喰らい合う妖魔界に規律などない。ただより能力の強いものが弱いものを力で従えている。階層の上の妖体に逆らえば、引き裂かれただ喰らわれるのみである。
妖魔は、本来の生体としての魔物であり、妖魔間での個体差はあるものの、桁外れの強い妖魔力を有している。

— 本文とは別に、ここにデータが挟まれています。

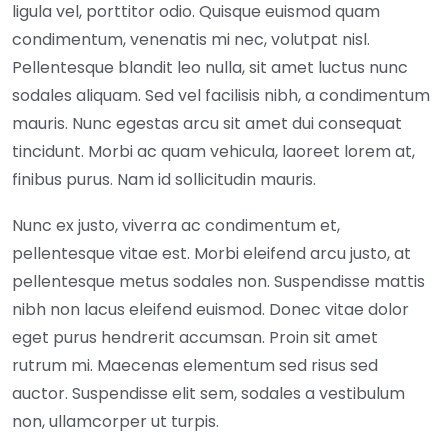
ligula vel, porttitor odio. Quisque euismod quam
condimentum, venenatis mi nec, volutpat nisl.
Pellentesque blandit leo nulla, sit amet luctus nunc
sodales aliquam. Sed vel facilisis nibh, a condimentum
mauris. Nunc egestas arcu sit amet dui consequat
tincidunt. Morbi ac quam vehicula, laoreet lorem at,
finibus purus. Nam id sollicitudin mauris.
Nunc ex justo, viverra ac condimentum et,
pellentesque vitae est. Morbi eleifend arcu justo, at
pellentesque metus sodales non. Suspendisse mattis
nibh non lacus eleifend euismod. Donec vitae dolor
eget purus hendrerit accumsan. Proin sit amet
rutrum mi. Maecenas elementum sed risus sed
auctor. Suspendisse elit sem, sodales a vestibulum
non, ullamcorper ut turpis.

妖魔は数千年に、既存個体から分裂して誕生し、その生体数は少ない。
『獣魔』は、妖魔が悪しき心を持つ獣と交合することにより誕生した禍々しき半妖体であり、『使い魔』は、妖魔により妖魔力を授けられた穢れし昆虫たちいわれている。
7体の妖魔を頂点に、獣魔、使い魔、そして家畜である人間がこの異空間に存在する。
話に夢中になる護衛の使い魔を一喝し、3体は中へと進む。建物内の中心にある広間を取り巻くように配置されている部屋のひとつ入っていった。
個別の部屋は、すべてが岩盤を繰り抜き作成された空間であり、中はかなりの広さである。壁面の青白い炎が照らす、青い薄明かりの中に、何体かの影が見える。
薄暗い岩影に佇んでいた大きな影が、空間全体を揺するような低く太い声を発した。
「熊王、お前ら失敗したようだな」
3体の獣魔は、その声の威圧感に圧され、思わずビクッと身体を固めた。
「こっちに来い。熊王」
一切の否定を許さぬ声に引きづられ、3体は大きな影のいるスペースに近づいていった。